For Thompson, softness is found in both physical qualities and emotional affect. Within socioeconomic landscapes shaped by redlining and privatization that boosts tourism while restricting local access, souvenirs—like monuments—become charged symbols of extraction and erasure. Nodding to what scholar Krista Thompson calls “tropicalization,” the exhibition features fabricated 3D-printed film slide keychains, found travel brochures, and related objects. In contrast to their polished aesthetics, archival images that were captured and kept through intimate lived experiences anchor the viewer in the interconnected, tender realities that exist on the margins of touristic fantasy.
Deploying layered meaning and contradiction, Thompson’s soft monuments invite viewers to maneuver between the personal and political, cultural authenticity and neo-colonial artifice. Offering broader context for her latest work, Thompson shares the following,
“In the Caribbean, monuments often stand as silent witnesses.
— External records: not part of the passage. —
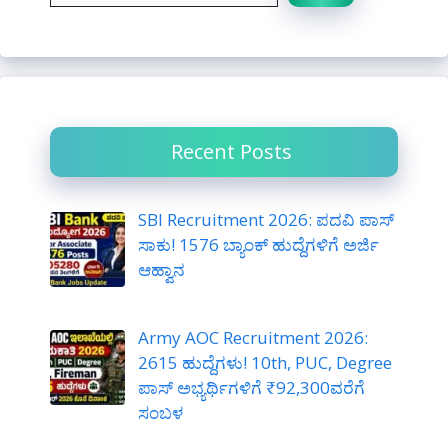
a
r
c
h
Recent Posts
SBI Recruitment 2026: ಪದವಿ ಪಾಸ್
ಸಾಕು! 1576 ಬ್ಯಾಂಕ್ ಹುದ್ದೆಗಳಿಗೆ ಅರ್ಜಿ
ಆಹ್ವಾನ
Army AOC Recruitment 2026:
2615 ಹುದ್ದೆಗಳು! 10th, PUC, Degree
ಪಾಸ್ ಅಭ್ಯರ್ಥಿಗಳಿಗೆ ₹92,300ವರೆಗೆ
ಸಂಬಳ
They rise from town squares and waterfronts as if neutral markers of heritage, but their permanence is a fiction—one that masks the violence, displacement, and historical erasures they’re built on. I want to challenge this and other commemorative traditions, which are so deeply rooted in colonial power, by proposing alternative models that center fragility and multiplicity.”
Artist

Kat Thompson is a multidisciplinary Afro-Jamaican American artist based in Virginia. She earned her Bachelor of Fine Arts in Photography from George Mason University and her Master of Fine Arts in Photography and Film from Virginia Commonwealth University.